The required output is the lines below from the line containing "Visita il nostro sito" to the line containing "nostra pagina Face", inclusive, retyped exactly. No other lines belong in it.

[Supplied data — start]

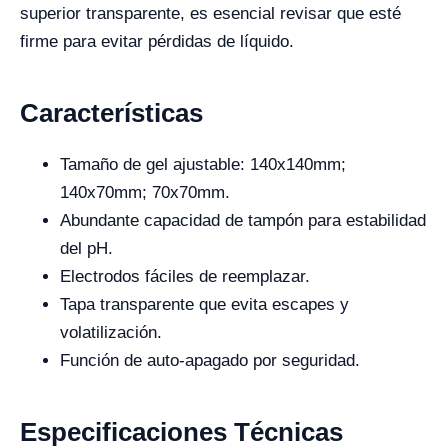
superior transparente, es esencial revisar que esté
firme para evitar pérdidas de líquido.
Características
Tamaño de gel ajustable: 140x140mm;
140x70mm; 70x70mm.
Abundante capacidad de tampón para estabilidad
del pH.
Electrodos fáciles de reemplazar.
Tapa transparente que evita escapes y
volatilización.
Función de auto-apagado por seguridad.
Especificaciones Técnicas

[Supplied data — finish]
[Supplied data — start]

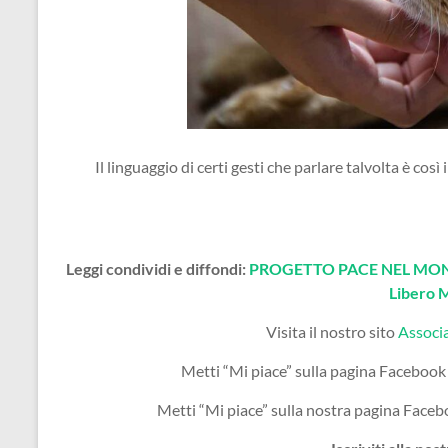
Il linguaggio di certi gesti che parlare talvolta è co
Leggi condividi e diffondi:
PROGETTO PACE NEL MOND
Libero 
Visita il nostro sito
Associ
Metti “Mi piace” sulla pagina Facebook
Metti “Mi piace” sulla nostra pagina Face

[Supplied data — finish]
[Supplied data — start]

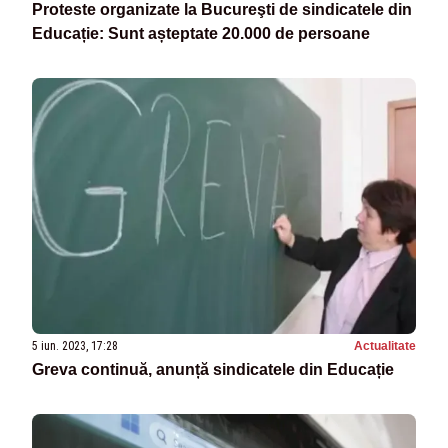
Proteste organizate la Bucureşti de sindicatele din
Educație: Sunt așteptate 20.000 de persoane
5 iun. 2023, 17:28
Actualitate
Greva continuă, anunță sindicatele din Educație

[Supplied data — finish]

• _Completed exercise_
Visita il nostro sito
Associ
Metti “Mi piace” sulla pagina Facebook
Metti “Mi piace” sulla nostra pagina Face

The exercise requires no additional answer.